Details of a financial action brought against tennis ace Andy Murray and his parents by a former adviser have emerged in a High Court judgment.
Proceedings against the 26-year-old Wimbledon champion, his mother Judy and father William have been brought by David Cody, who was appointed in 2003 as their exclusive adviser in relation to his professional tennis career.
David Donaldson QC, sitting as a deputy High Court judge in London, gave a ruling yesterday (Tuesday) on a preliminary issue relating to costs.
He ordered Mr Cody, who lives in Texas, to provide security of 30,000 dollars (18,600) and said the proceedings would be “stayed until such payment is made”.

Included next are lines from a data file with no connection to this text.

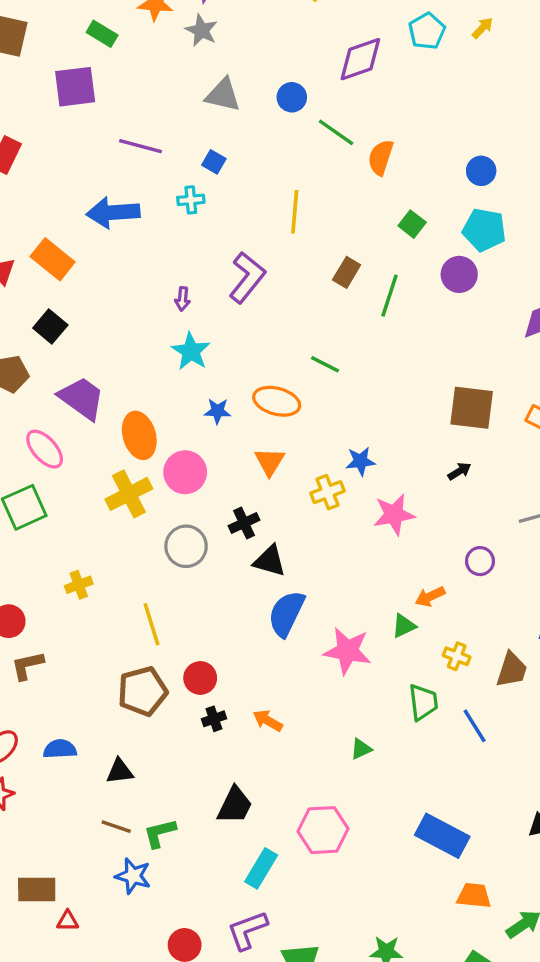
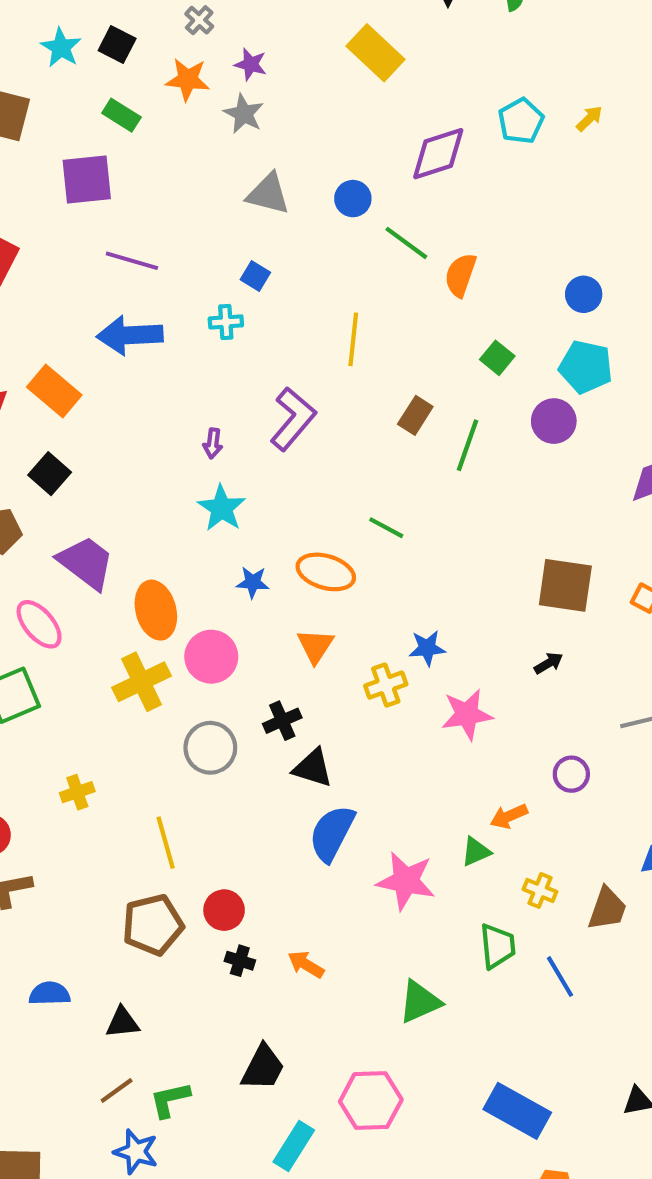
purple line: (140, 146) -> (132, 261), moved
black cross: (214, 719) -> (240, 961), turned 35
green triangle: (361, 749) -> (420, 1002), size x1.6
brown line: (116, 827) -> (117, 1091), turned -56

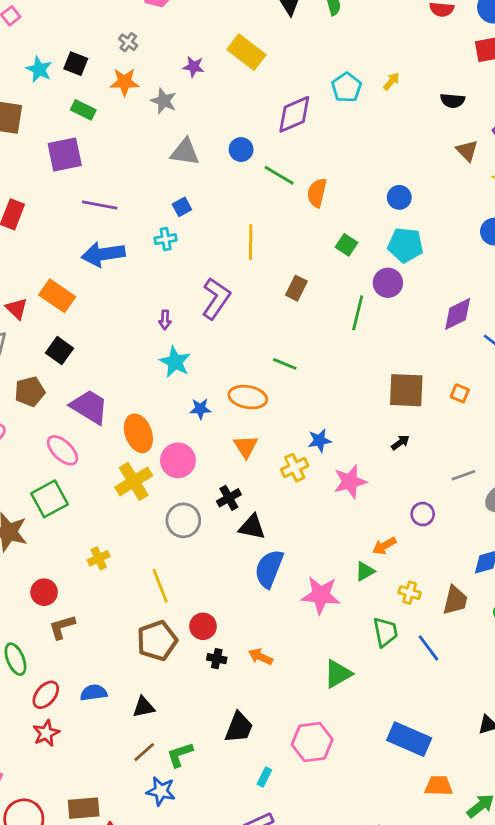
purple star: (251, 64) -> (194, 67), moved
blue square: (255, 276) -> (182, 207), turned 36
green line: (468, 445) -> (358, 313), moved
cyan rectangle: (294, 1146) -> (264, 777), size x0.6

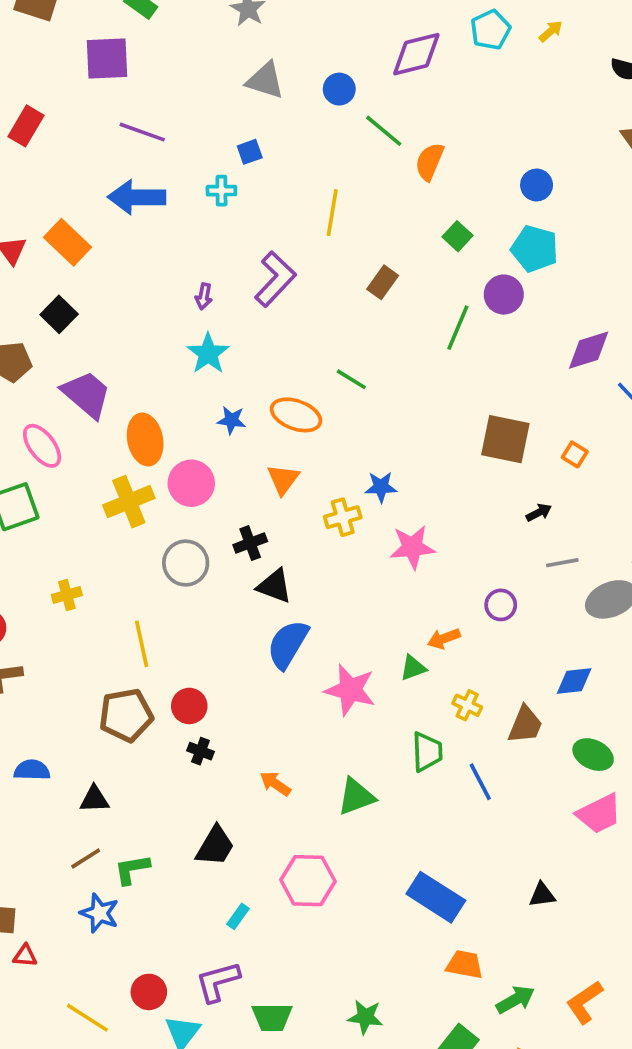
black arrow: (400, 442) -> (539, 512), moved
orange arrow: (260, 657) -> (275, 784), moved

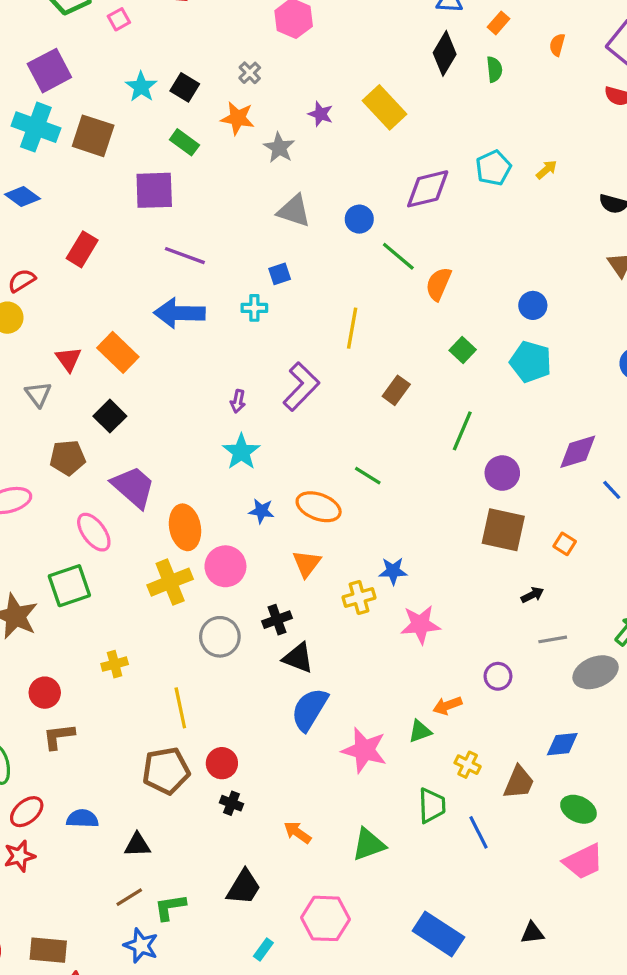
purple circle: (504, 295) -> (502, 473), moved

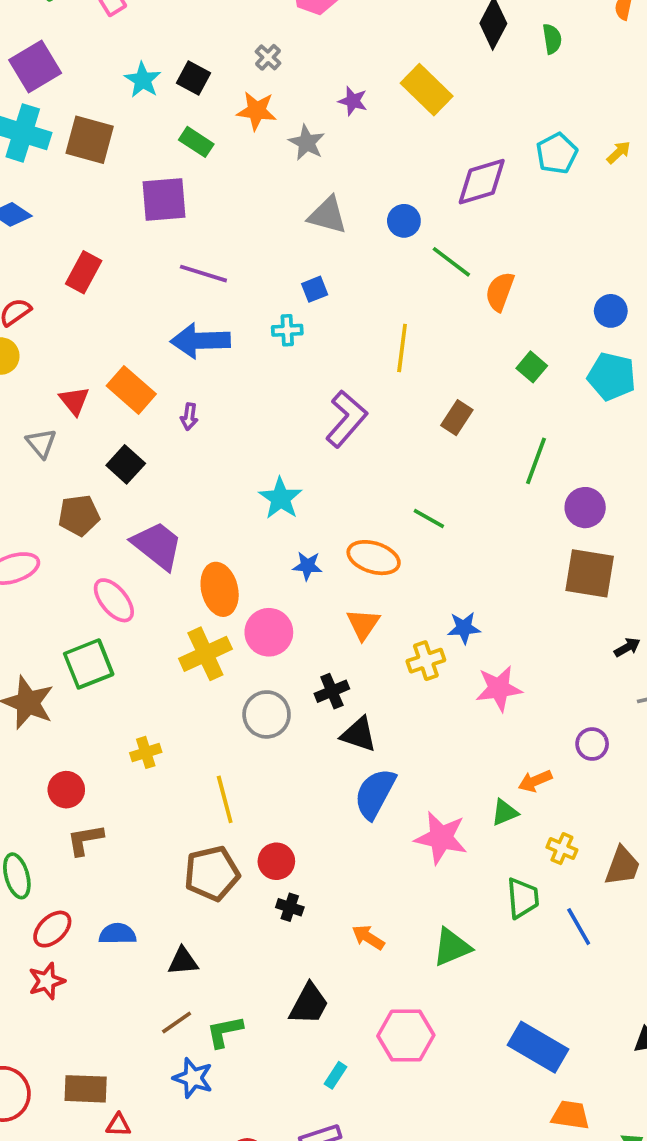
purple arrow: (238, 401) -> (189, 417), moved

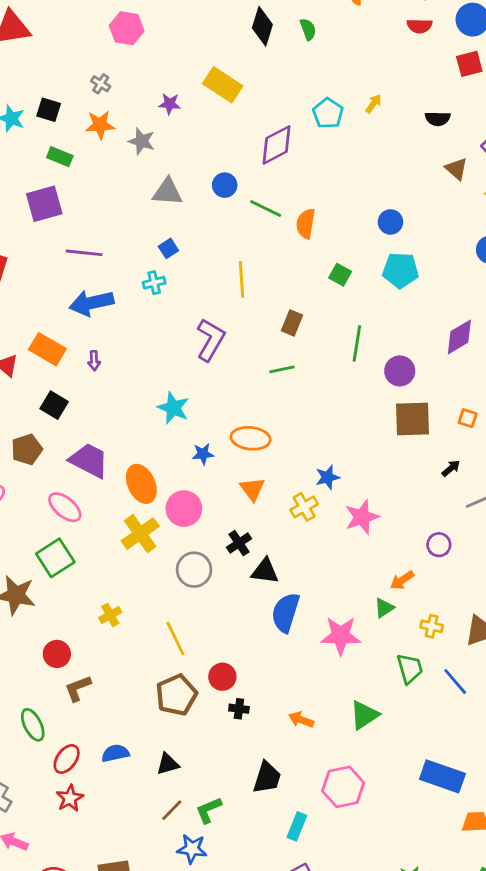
green line: (429, 519) -> (282, 369), moved, turned -30
cyan rectangle: (336, 1075) -> (297, 826), size x1.4

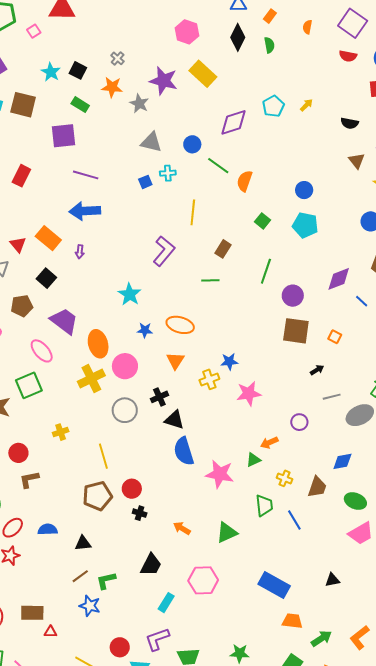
pink hexagon: (127, 28) -> (187, 32), moved
purple star: (170, 104) -> (163, 81), size x1.8
cyan cross: (154, 283) -> (168, 173), moved
blue semicircle: (286, 613) -> (184, 451), turned -44

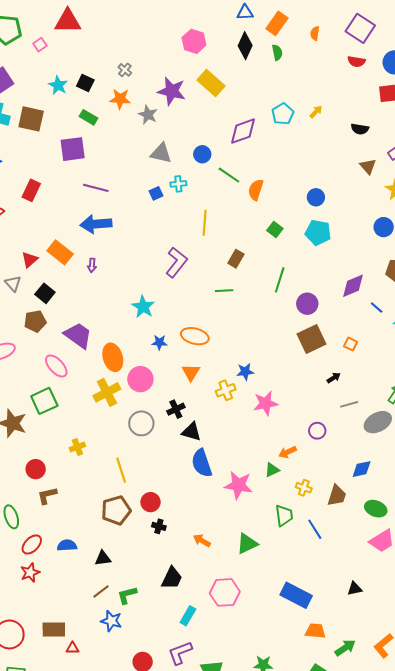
orange rectangle: (270, 16) -> (277, 23), size x1.6
red triangle: (18, 245) -> (30, 260), turned 30
black square: (46, 278) -> (45, 293), moved
brown square: (296, 331) -> (311, 339), turned -32

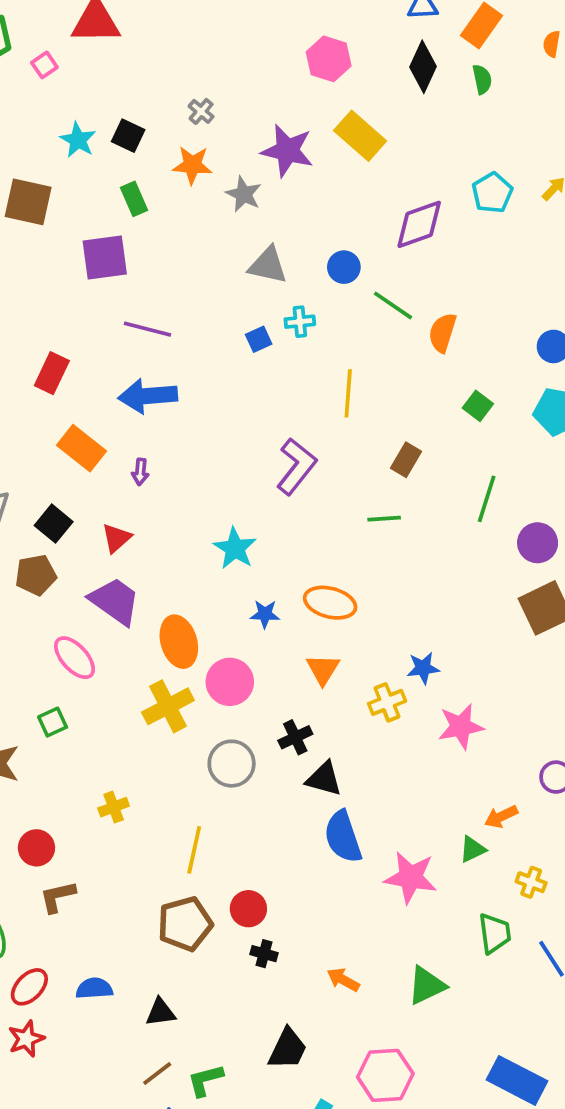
green rectangle: (88, 117) -> (134, 199), turned 36
red rectangle: (31, 190) -> (52, 373), moved
red triangle: (30, 260) -> (116, 538), moved
green square: (44, 401) -> (53, 722), size x0.6
yellow line: (121, 470) -> (194, 850), turned 30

Giving the background, he said: “The first defendant is the well-known tennis player; the other two defendants are his parents. They entered into a written agreement dated December 16 2003 with the claimant under which the claimant was appointed their exclusive adviser in relation to his professional tennis career.”
He said Mr Cody was to “receive 10% of gross payments from inter alia all commercial and sponsorship agreements entered into during or renewed after the term of the agreement, which was for an initial period of two years and thereafter determinable on six months notice by either side”.
The judge said that on April 25 2005 Mrs Murray gave six months notice terminating the contract.
Negotiations in late April and May 2006 resulted in an offer to Mr Cody of 65,000 “in addition to retaining all commissions and other payments which he had so far received, to be in full and final satisfaction of all present and future claims”.
That offer was accepted, said the judge.
On June 1 2004 a two-year sponsorship deal with RBS had commenced, said the judge, and in February 2006 Andy Murray “made clear in an email that in his view the entitlement to commission applied only to receipts up to the end of the contract, viz December 2005”.
The judge said it was not in issue that a new agreement with RBS was concluded on March 26 2006, due to start on June 1 2006 on expiry of the old one.
The Murray family had retained Mr Patricio Apey to act for them in the negotiations with Mr Cody, “in which they did not personally participate”.
Mr Cody alleges that he was told by Mr Apey during the negotiations that the 2004 RBS agreement had not been renewed and that it was uncertain that RBS would continue sponsorship.
The judge added: “The defendants respond that Mr Apey said no such thing and that it is clear from two emails from the claimant… that he was well aware of the renewal and had negotiated overtly on that basis.”
The defendants applied for security of costs, he said, “on the basis that Mr Cody is resident in Texas”.
Part of Mr Cody’s argument against the order was that “the modest level of his assets is such that any order for security would stifle his claim”.
But the judge said he was not satisfied that Mr Cody “will be unable to find 30,000 (dollars) and in consequence be prevented from prosecuting this claim further”.